Abstract: After a short introduction to indicate the analogue between "conventional" Galois theory and differential Galois theory, and why it is interesting, we introduce the concepts of differential rings, fields and differential operators. Computer structures of these mathematical objects have been designed for and implemented in the computer package Magma. We give a live demonstration of some of these routines in Magma, amongst which are computing the rational solutions of an operator and constructing symmetric powers.

3:50-4:10 tea break
4:10-5:00 Nils Bruin (SFU)
Arithmetic Geometry with Magma

Abstract: In this talk I will outline the recent developments in the computer algebra system Magma related to arithmetic geometry. I will do so by demonstrating some worked examples and a real-time demonstration.
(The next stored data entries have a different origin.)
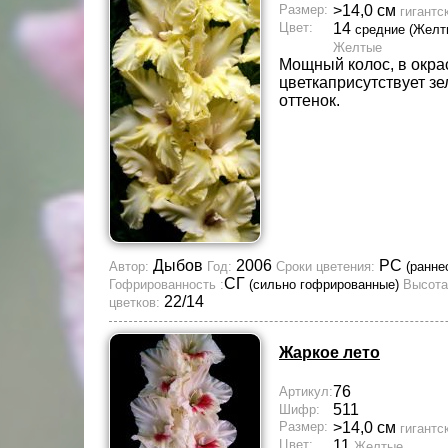
Размер:
>14,0 см
гигантс
Цвет:
14
средние (Желт
Желтые
Мощный колос, в окра
цветкаприсутствует з
оттенок.
Дыбов
2006
РС
Автор:
Год:
Сроки цветения:
(ранне
СГ
Гофрированность :
(сильно гофрированные)
Высота
22/14
цветков:
Жаркое лето
76
Артикул:
511
Шифр:
Размер:
>14,0 см
гигантс
Цвет:
11
Желтые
Of special noteworthyness is the fact that the language one uses to instruct Magma to perform certain computations is particularly close to the notation and the concepts that mathematicians are used to.

Thursday, November 13, 2003
SFU Campus, Room K9509 (Shrum Science Building)
3:00-3:50 Patrick Ingram (UBC)
Diophantine approximation and rational points on elliptic curves

Abstract: In a recent paper, Wieczorek claimed that for any integers A and B satisfying 0 < |B| < A the (rational) torsion group of the elliptic curve y2 = x3+Ax+B is either trivial, Z/3Z, or Z/9Z. The talk will present our joint work with Michael Bennett, constructing (probably) infinitely many counterexamples, and the nearest possible true statement, namely that for any ε > 0 there are only finitely many integers 0 < |B|1+&epsilon < A such that the torsion group of the above curve is not the trivial group or Z/3Z. The talk should be accessible to anyone who knows what a group is.

3:50-4:10 tea break
4:10-5:00 Keshav Mukunda (SFU)
Pisot numbers that are roots of Littlewood polynomials

Thursday, November 27, 2003
UBC Campus, MATX 1102 (Math Annex)
3:00-3:50 Ron Ferguson (MITACS/SFU/UBC)
Zeros of finite Dirichlet sums

Abstract: The zeros of a finite Dirichlet sum of the form $$ 1+1/n_1^s+1/n_2^s+\ldots+1/n_k^s, $$ where $n_1 < n_2 < \ldots < n_k$ are integers, has approximately $$ T \ln(n_k)/2\pi $$ zeros in the strip $0 < Im(s) < T$. Thus, the zeros occur somewhat regularly as we move up the imaginary axis, but still their actual positions are not regular. Reducing modulo imaginary periods involving the primes dividing the $n_j's$, brings a dramatic regularity. For example, if there are only two primes, $p$ and $q$, involved, by reducing the zeros modulo a period of the form $$ 2\pi i/(e_p \ln(p)+e_q \ln(q)) $$ with integral $e_p, e_q$, the zeros are found to lie on a curve. In general, we find that these zeros reduced into an appropriate period are dense in the image of a smooth curve. This enables us to use calculus to find bounding curves for these reduced zeros, and, in some cases, precise asymptotics for the extreme real values of zeros of the truncated zeta function.

3:50-4:10 tea break
4:10-5:00 Imin Chen (SFU)
Diophantine equations and elliptic curves

Abstract: I will describe some of the mechanisms behind the construction of elliptic curves used to resolve various diophantine equations. The talk will largely be expository.